I have several analog field sensors. temperature, pressure, etc.

I have shielded twisted pair cable to a local JB and the sensors were supplied, not by the manufacturer of the sensor, but by the customer, with a standard, 4 wire sensor cable, non shielded.

We are still a couple weeks away from powering up, and Im wondering if the sensor cable should be shielded as well.

what has been your experience? 

the sensors themselves have a m12 female connector on the sensor body


----------



## gpop (May 14, 2018)

Ive never had a problem with that type of set up


----------



## JRaef (Mar 23, 2009)

It depends a lot on the environment, as in the presence or absence of other interference producing equipment or wiring. For example if you have any VFDs, electronic ballasts, UPS systems, PCs or anything with power supplies near the instrument wiring, those devices produce EMI/RFI that will affect unshielded cables and if you have 480V cable near by, you can get induced voltages. But if you can keep your wiring away from those things, you can be perfectly fine.


Until someone later on mounts something next to it...


----------



## glen1971 (Oct 10, 2012)

Ensure that you terminate the shields on your wires and cables properly and that is about all you can do.. If it doesn't work right, you should be able to eliminate from the junction box back to the source..


----------



## MDShunk (Jan 7, 2007)

I exclusively use standard M12 cables for the final few feet to analog sensors of every sort, in proximity to VFD's and VFD controlled motors with zero ill effects. These are going to analog input cards of every vintage from 1990 to 2018. Matter of fact, when you construct Rosemount and Anderson-Negele sensor part numbers to include an M12 connector on the instrument, they supply an unshielded M12 cable. I really only deal with 4-20 and Hart, but I'm not sure what you're dealing with.


----------



## splatz (May 23, 2015)

In my experience knock on wood the 4-20ma sensors have been immune to interference as the literature promises. 
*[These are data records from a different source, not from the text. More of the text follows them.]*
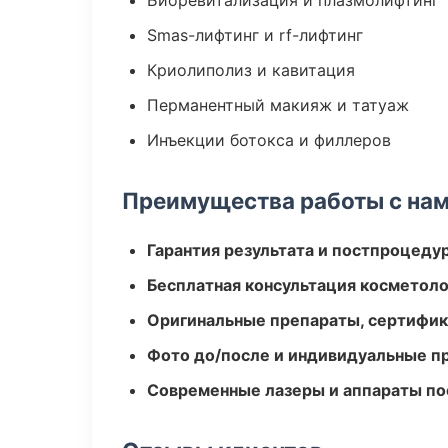
Биоревитализация и плазмолифтинг
Smas-лифтинг и rf-лифтинг
Криолиполиз и кавитация
Перманентный макияж и татуаж
Инъекции ботокса и филлеров
Преимущества работы с на
Гарантия результата и постпроцед
Бесплатная консультация косметоло
Оригинальные препараты, сертифик
Фото до/после и индивидуальные 
Современные лазеры и аппараты по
Also IME twisted pair has been pretty resistant to interference, either factory made twisted cable, or adding the twist in the field. 

Interference is occasionally a problem, but imagined interference problems are much more common than real ones.


----------



## gpop (May 14, 2018)

I would suggest you use something like silicon gel on the connector before plugging it in as 24vdc when damp likes to corrode the pins.


----------